June 28, 2007

Contaminated site? Let Mother Nature help

  • Using natural attenuation is a less costly cleanup option in certain cases.
    Farallon Consulting


    Frequently, owners of a contaminated property are faced with the unfortunate responsibility of conducting a cleanup action. Ask any fellow property owner who has had some experience with a cleanup action and they will most assuredly inform you that it was: 1) costly; 2) affected the ability to use or sell the property; and 3) the contamination is never as easy to get out as it was to get in.

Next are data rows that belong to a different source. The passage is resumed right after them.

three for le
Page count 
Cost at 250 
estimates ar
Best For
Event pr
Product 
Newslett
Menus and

    Consultants have an arsenal of cleanup technologies engineered with the best intentions but application of these technologies may often conflict with your business needs, exceed the funds available for cleanup, or just cannot effectively eliminate all of the contamination. Luckily, regulators have recently come to grips with the reality that sometimes the most cost-effective and efficient solution to cleaning up a site is to let Mother Nature run her course, applying her own cleanup technology dubbed natural attenuation.

    Image courtesy of Washington State Department of Ecology
    Using natural attenuation requires monitoring to ensure the contamination is degrading as predicted. [enlarge]

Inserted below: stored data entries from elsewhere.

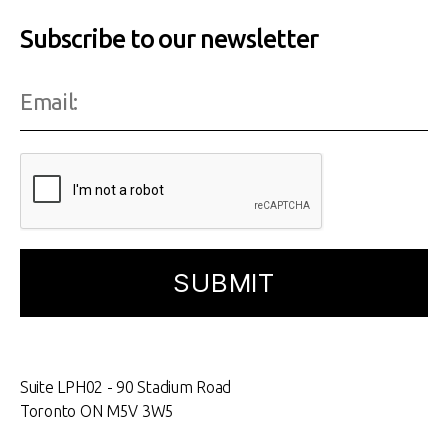
Subscribe to our newsletter
Suite LPH02 - 90 Stadium Road
Toronto ON M5V 3W5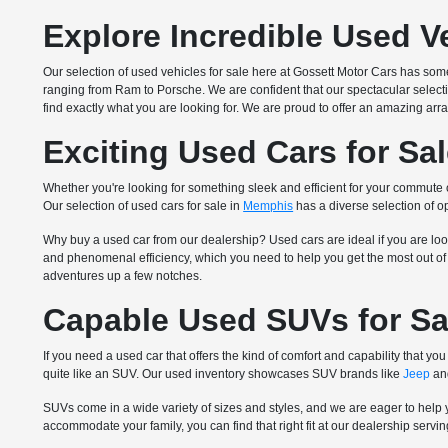
Explore Incredible Used V
Our selection of used vehicles for sale here at Gossett Motor Cars has so
ranging from Ram to Porsche. We are confident that our spectacular select
find exactly what you are looking for. We are proud to offer an amazing arra
Exciting Used Cars for Sa
Whether you're looking for something sleek and efficient for your commute
Our selection of used cars for sale in
Memphis
has a diverse selection of op
Why buy a used car from our dealership? Used cars are ideal if you are loo
and phenomenal efficiency, which you need to help you get the most out of y
adventures up a few notches.
Capable Used SUVs for Sa
If you need a used car that offers the kind of comfort and capability that
quite like an SUV. Our used inventory showcases SUV brands like
Jeep
and
SUVs come in a wide variety of sizes and styles, and we are eager to help 
accommodate your family, you can find that right fit at our dealership serv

    Just what is natural attenuation? According to the state Department of Ecology, natural attenuation “…includes a variety of physical, chemical, or biological processes that, under favorable conditions, act without human intervention to reduce the mass, toxicity, mobility, volume, or concentration of hazardous substances in the environment.” In layman’s terms this means that contaminants may go away on their own without a need for any active cleanup. The benefits of a natural attenuation approach translate to no invasive and destructive excavations, no expensive and noisy cleanup equipment, no skyrocketing operations and maintenance costs, and no trenching and piping mazes across the site.

    Various hazardous substances such as chlorinated solvents (including the notorious dry-cleaning solvent PCE), petroleum hydrocarbons, and some metals can be successfully remediated by various biologic, chemical and/or physical natural attenuation processes. The Environmental Protection Agency and many states have recently acknowledged that naturally occurring subsurface bacteria can successfully reduce these toxic chemicals to harmless metabolic by-products such as carbon dioxide and water within an acceptable time frame to the regulatory community. These microorganisms have proven incredibly convenient for those hard-to-reach areas of contamination beneath buildings, railroads and other types of critical infrastructure that are better left undisturbed.

    The key to using a natural attenuation approach in a cleanup strategy is identifying when “favorable conditions” exist. The fundamental criteria for affirming favorable conditions are:

    • Demonstrating that there is a chemical or biologic component to the attenuation process.

    • Demonstrating that the rate of attenuation will result in cleanup within a reasonable time frame.

    • Demonstrating protection of human health and the environment.

    Meeting the first two criteria can be accomplished within a relatively short time frame and at a very reasonable cost, often using existing knowledge of the site history, a limited number of strategically placed monitoring wells and a little focused geochemical analysis. Meeting the third criterion involves determining whether potential receptors such as a surface water body or groundwater aquifer will be affected during the time frame predicted for achieving cleanup goals.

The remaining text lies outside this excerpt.